Nathan Trentham – The Bank Robbery
London, 1987. The city was still gritty from the miners’ strike fallout, Thatcher’s iron grip tightening, and the streets around the City of London hummed with red buses and black cabs. Nathan Trentham, a lean, chain-smoking former Met detective in his mid-40s, had left the force two years earlier after a messy internal affairs inquiry that cleared him but left a sour taste. British through and through—public school accent softened by years on the beat, a fondness for warm beer and football—he now ran a small private investigation agency out of a cramped office above a curry house in Soho.

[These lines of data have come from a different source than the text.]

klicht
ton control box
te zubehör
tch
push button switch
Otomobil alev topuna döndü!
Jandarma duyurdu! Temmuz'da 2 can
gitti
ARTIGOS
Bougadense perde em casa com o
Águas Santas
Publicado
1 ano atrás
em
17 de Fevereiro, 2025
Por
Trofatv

His methods were old-school: legwork, informants in every pub, and a stubborn refusal to let cases go cold.
The call came in from Barclays on Threadneedle Street. A daring midday robbery: three masked men with sawn-off shotguns had hit the vault, escaping with £180,000 in cash and a sack of bearer bonds. The getaway car—a stolen Ford Sierra—had been torched in an East End alley. The police were chasing their tails on leads from known South London blaggers, but the bank’s security manager wanted Trentham on the quiet side. “Discretion, Mr. Trentham. Some of our clients… prefer not to have their names in the papers.”

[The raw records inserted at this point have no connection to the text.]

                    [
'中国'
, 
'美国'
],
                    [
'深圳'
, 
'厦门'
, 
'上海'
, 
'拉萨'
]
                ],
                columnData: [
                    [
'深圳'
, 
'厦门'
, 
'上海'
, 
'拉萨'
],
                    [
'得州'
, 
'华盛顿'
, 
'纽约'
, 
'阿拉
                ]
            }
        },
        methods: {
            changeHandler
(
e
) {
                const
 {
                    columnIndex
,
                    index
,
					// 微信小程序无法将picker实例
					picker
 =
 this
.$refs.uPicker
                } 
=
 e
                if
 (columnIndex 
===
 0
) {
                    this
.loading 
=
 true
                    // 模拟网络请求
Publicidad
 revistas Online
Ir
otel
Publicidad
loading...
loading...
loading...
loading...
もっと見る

Trentham started at the pub across the road where the robbers had been spotted casing the joint days earlier. A pint and a packet of crisps bought him a description: one man with a distinctive Cockney lisp, another with a tattoo of a dagger on his wrist. By evening he was in a smoky Bermondsey boozer, leaning on an old snout who owed him favors. The trail led to a lock-up garage in Dagenham where the gang had stashed tools and a fourth member— the inside man, a disgruntled bank clerk with gambling debts.

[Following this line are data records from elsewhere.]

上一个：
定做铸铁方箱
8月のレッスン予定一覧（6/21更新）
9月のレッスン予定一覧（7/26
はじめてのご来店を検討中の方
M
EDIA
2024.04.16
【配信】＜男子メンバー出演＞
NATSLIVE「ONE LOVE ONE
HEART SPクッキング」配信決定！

The climax came at 2 a.m. in a rainy Hackney warehouse. Trentham, revolver in hand (unlicensed, naturally), confronted the ringleader while the Flying Squad sirens wailed in the distance. A tense standoff, a well-placed punch, and the bonds were recovered. The clerk flipped, the gang was rounded up, and Trentham pocketed a handsome fee plus a bottle of single malt from the grateful bank. Classic British understatement: “All in a day’s work, guv.”